UPDATE | Filters Have Been Installed To Handle National Park Public Communications

By

Kurt Repanshek
January 30, 2026

How might a new filtering system for dispersal of park information impact the veracity of interpretation?/NPS file.

Editor's note: This updates with additional comment from the Interior Department.

A filtering system has been put in place across the National Park System to manage communications with the public, one that has raised concerns over the quality of interpretative messaging by park staff. Interior Department staff, though, say the public can trust information from the National Park Service.

An email sent out to National Park Service public communications staff across the park system this week states that all content for websites and social media "must be completed by a DOI-Office of Communications staff person unless it is urgently life/health/safety related."

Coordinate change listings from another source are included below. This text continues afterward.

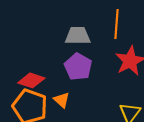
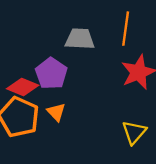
purple pentagon: (78, 67) -> (51, 73), moved

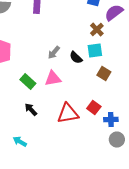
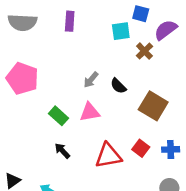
cyan square: (95, 50) -> (121, 31), moved
brown square: (104, 74) -> (153, 106), size x1.6
blue cross: (111, 120) -> (171, 149), moved

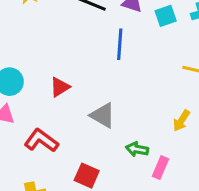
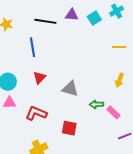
blue line: (120, 44) -> (33, 47), moved
pink rectangle: (161, 168) -> (114, 112), turned -56

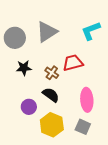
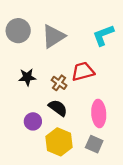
gray circle: (15, 38) -> (18, 31), moved

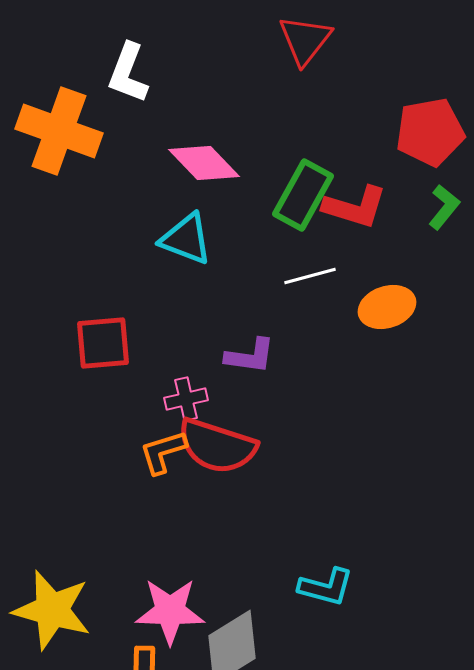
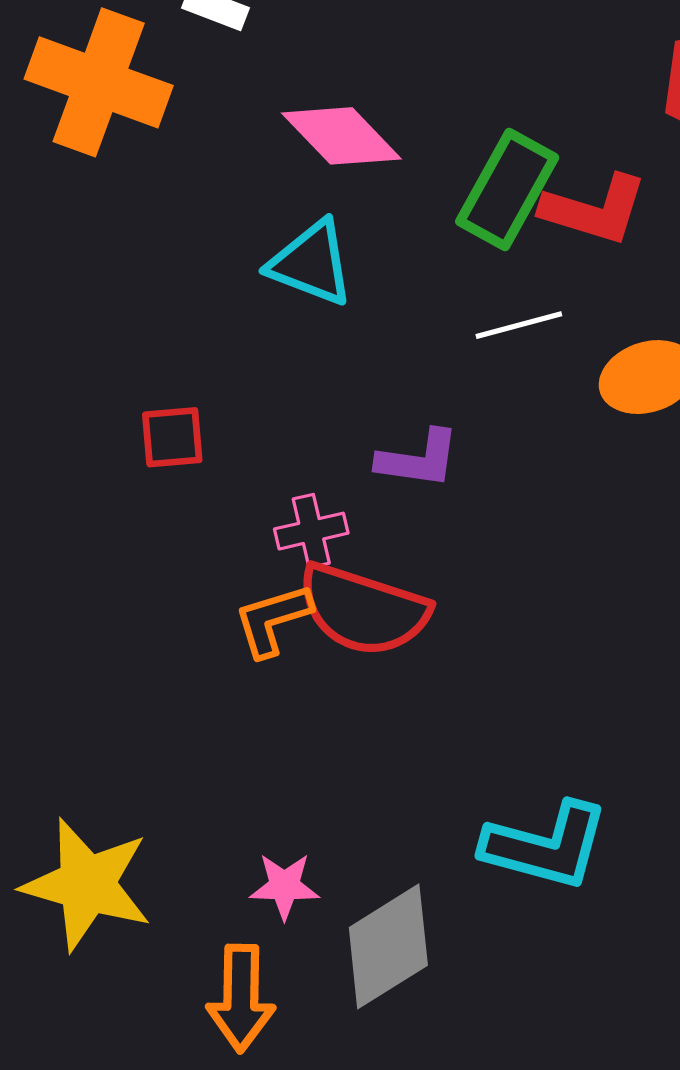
red square: (103, 343) -> (172, 437), size x0.7
cyan L-shape: (326, 587) -> (546, 846), size x1.4
pink star: (170, 611) -> (284, 886), size x0.6

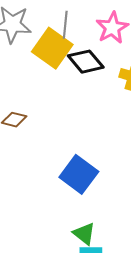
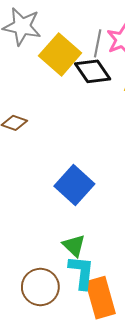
gray line: (65, 25) -> (98, 43), moved

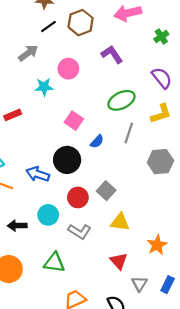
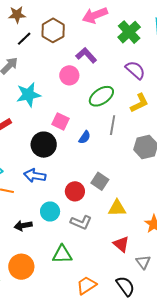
green cross: (161, 36) -> (129, 32), size x1.6
pink circle: (68, 69) -> (69, 75), moved
cyan star: (44, 87) -> (28, 95), size x1.4
black circle: (67, 160) -> (44, 145), moved

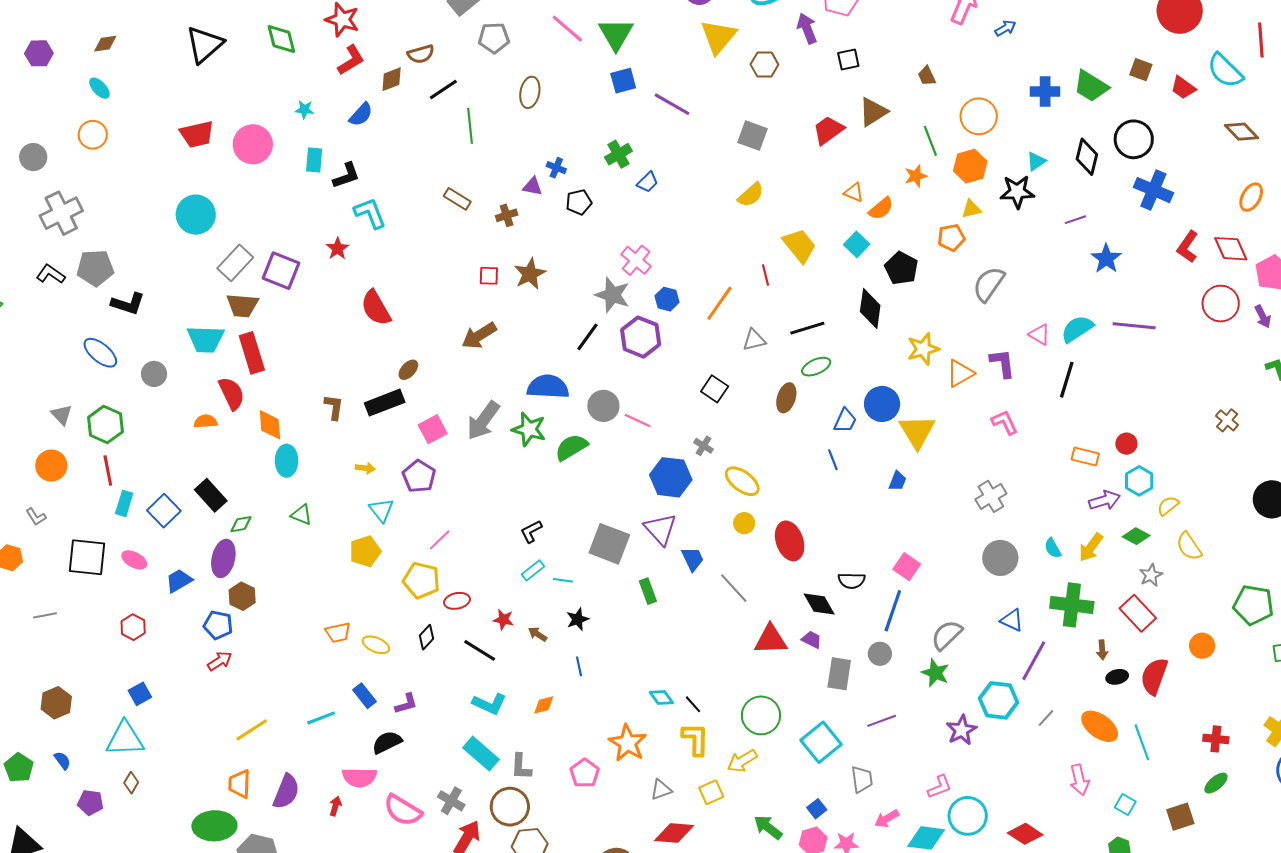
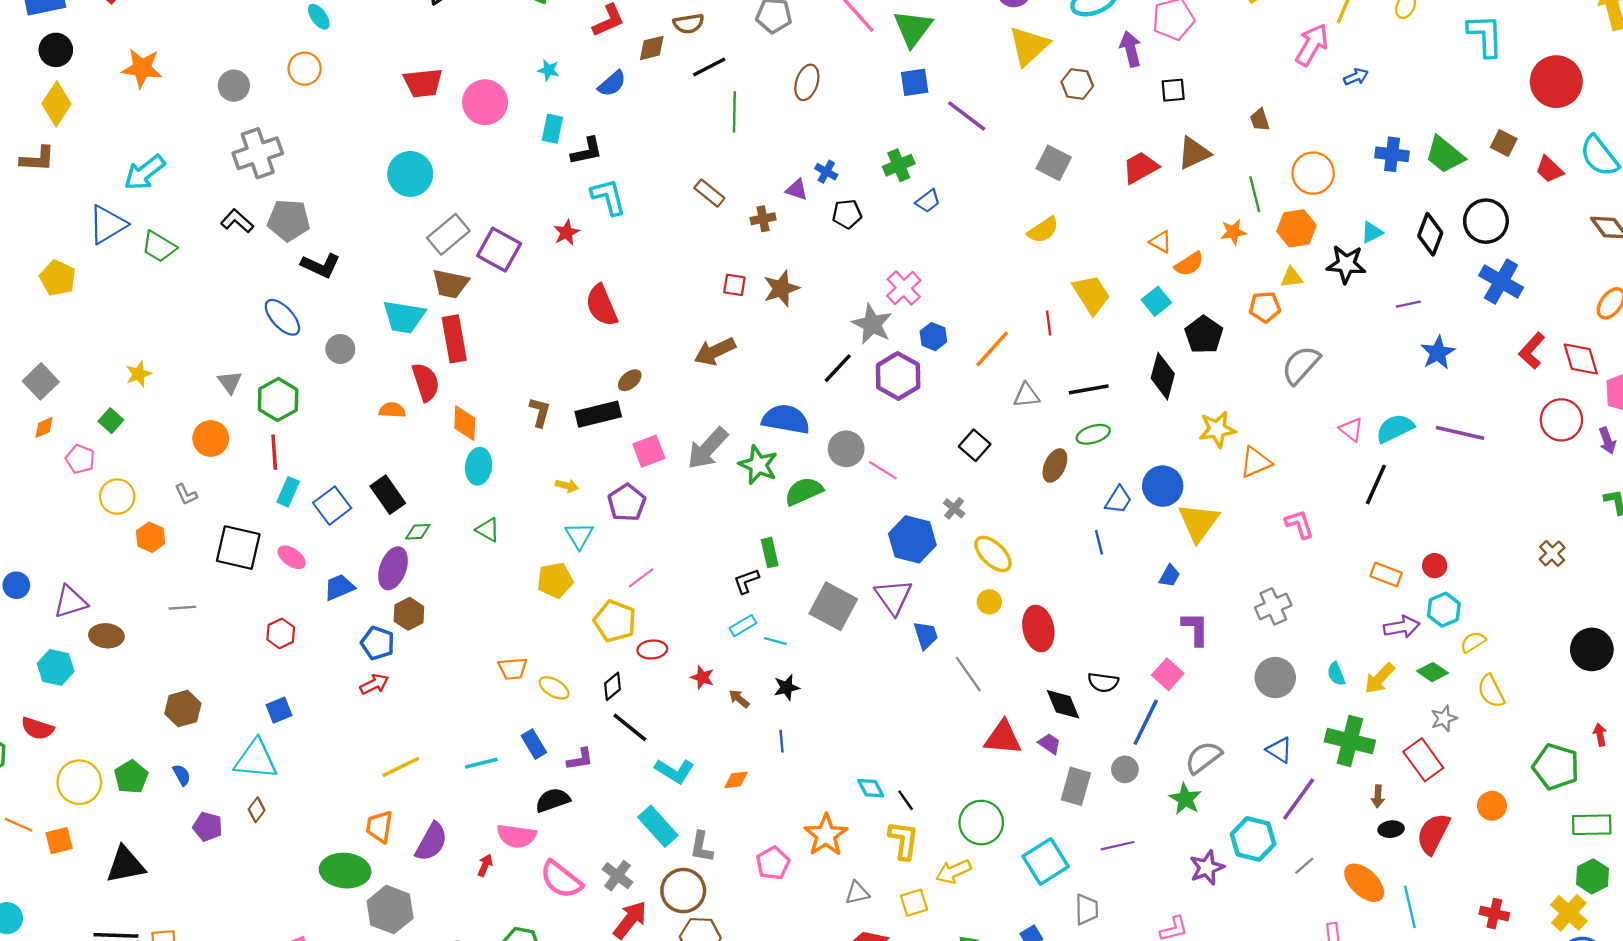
purple L-shape: (1002, 363) -> (1195, 629), moved
green rectangle: (648, 591) -> (770, 553), moved
black line: (480, 650) -> (630, 727), moved

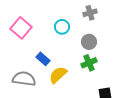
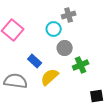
gray cross: (90, 13) -> (69, 15), moved
gray circle: (89, 42) -> (65, 48), moved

"If you have a non-life/health/safety related content update, please HOLD on that update for a brief time," the email continued. "We have established an NPS Digital Content Management & Governance Tiger Team."

That team, according to the email, was to be ready Friday to review park "digital content needs." The team also will identify and train park personnel "to post life/health/safety alerts and operational updates."

A park employee who reached out to the Traveler voiced a concern that this process "will impact the timeliness and accuracy of information shared with the public, as well as impact interpretation through websites and social media."

When asked about the policy, Interior Department staff said the department's public affairs staff "exists to manage official communications on behalf of the department and its bureaus, including media engagement, public messaging and externally facing digital content. That role helps ensure information is accurate, timely consistent with department priorities, and coordinated across platforms so the public receives clear and reliable information."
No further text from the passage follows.